Try it.
Take the lines below between the one holding "und mit der" and the one holding "Je dirais que", inclusive, and copy them exactly. Add nothing.

[Dataset entries]
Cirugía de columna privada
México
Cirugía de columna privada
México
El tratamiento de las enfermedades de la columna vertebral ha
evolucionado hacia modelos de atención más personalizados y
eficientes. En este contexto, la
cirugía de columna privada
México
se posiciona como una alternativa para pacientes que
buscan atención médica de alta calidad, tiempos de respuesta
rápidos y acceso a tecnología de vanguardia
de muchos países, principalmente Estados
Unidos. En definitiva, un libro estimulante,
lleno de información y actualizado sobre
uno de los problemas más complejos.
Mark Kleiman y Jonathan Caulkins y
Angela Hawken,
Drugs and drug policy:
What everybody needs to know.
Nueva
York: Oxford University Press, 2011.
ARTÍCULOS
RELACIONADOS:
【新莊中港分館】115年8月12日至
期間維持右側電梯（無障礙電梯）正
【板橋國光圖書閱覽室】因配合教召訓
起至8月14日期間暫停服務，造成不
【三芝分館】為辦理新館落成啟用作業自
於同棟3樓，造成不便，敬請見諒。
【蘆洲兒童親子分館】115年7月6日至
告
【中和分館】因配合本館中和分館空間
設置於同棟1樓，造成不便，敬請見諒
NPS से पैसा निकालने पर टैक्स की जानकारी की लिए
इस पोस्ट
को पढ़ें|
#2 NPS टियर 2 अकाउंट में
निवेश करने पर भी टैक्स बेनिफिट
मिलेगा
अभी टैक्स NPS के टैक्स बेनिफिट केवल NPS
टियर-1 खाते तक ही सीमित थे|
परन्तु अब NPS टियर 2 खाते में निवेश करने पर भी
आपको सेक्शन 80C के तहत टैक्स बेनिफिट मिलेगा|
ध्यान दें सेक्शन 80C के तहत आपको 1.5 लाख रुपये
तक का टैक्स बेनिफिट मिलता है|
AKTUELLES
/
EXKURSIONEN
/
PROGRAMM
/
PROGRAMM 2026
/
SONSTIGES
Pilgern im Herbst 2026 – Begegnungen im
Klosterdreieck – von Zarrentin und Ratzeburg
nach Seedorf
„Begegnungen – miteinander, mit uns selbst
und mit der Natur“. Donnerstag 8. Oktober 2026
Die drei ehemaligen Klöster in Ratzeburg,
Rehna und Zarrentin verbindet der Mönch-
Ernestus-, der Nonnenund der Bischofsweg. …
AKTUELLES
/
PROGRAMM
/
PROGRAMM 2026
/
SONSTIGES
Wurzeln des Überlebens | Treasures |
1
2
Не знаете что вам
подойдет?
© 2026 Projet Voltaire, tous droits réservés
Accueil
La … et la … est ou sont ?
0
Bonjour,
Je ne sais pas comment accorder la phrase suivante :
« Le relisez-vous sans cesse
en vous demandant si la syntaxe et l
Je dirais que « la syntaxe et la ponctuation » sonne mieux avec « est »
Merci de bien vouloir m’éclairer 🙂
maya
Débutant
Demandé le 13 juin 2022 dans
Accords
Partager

Reply.
und mit der Natur“. Donnerstag 8. Oktober 2026
Die drei ehemaligen Klöster in Ratzeburg,
Rehna und Zarrentin verbindet der Mönch-
Ernestus-, der Nonnenund der Bischofsweg. …
AKTUELLES
/
PROGRAMM
/
PROGRAMM 2026
/
SONSTIGES
Wurzeln des Überlebens | Treasures |
1
2
Не знаете что вам
подойдет?
© 2026 Projet Voltaire, tous droits réservés
Accueil
La … et la … est ou sont ?
0
Bonjour,
Je ne sais pas comment accorder la phrase suivante :
« Le relisez-vous sans cesse
en vous demandant si la syntaxe et l
Je dirais que « la syntaxe et la ponctuation » sonne mieux avec « est »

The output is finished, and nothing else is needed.